What is being asked
Locate the string "Puri" in the records below. Copy every line where it occurs.

Extracted data
>>>

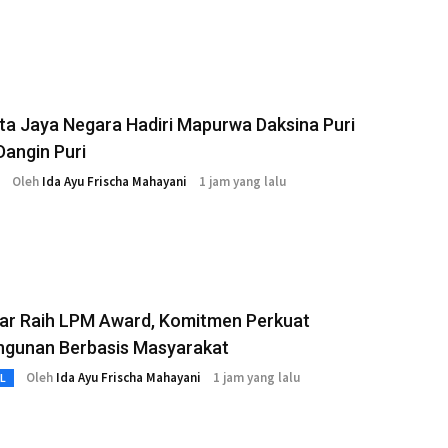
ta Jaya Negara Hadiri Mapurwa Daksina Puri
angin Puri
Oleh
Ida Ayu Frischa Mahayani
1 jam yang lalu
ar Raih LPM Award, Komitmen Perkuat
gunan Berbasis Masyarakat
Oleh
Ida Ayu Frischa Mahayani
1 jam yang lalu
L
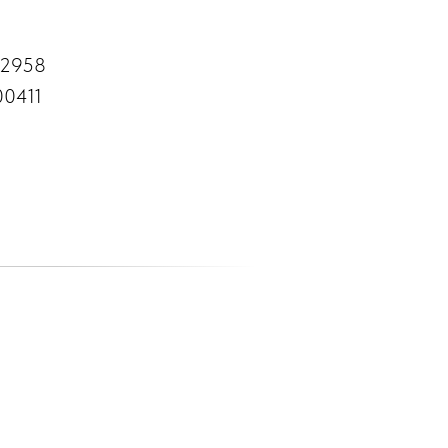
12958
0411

<<<
>>>

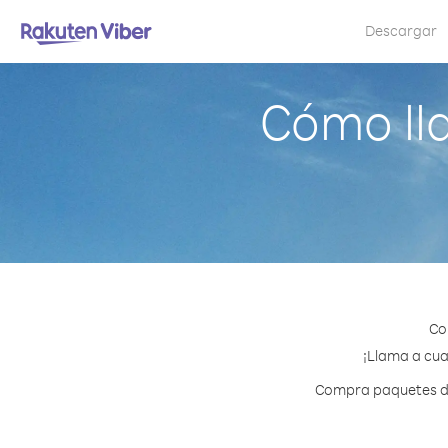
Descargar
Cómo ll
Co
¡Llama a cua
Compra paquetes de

<<<

Problem solution
ta Jaya Negara Hadiri Mapurwa Daksina Puri
angin Puri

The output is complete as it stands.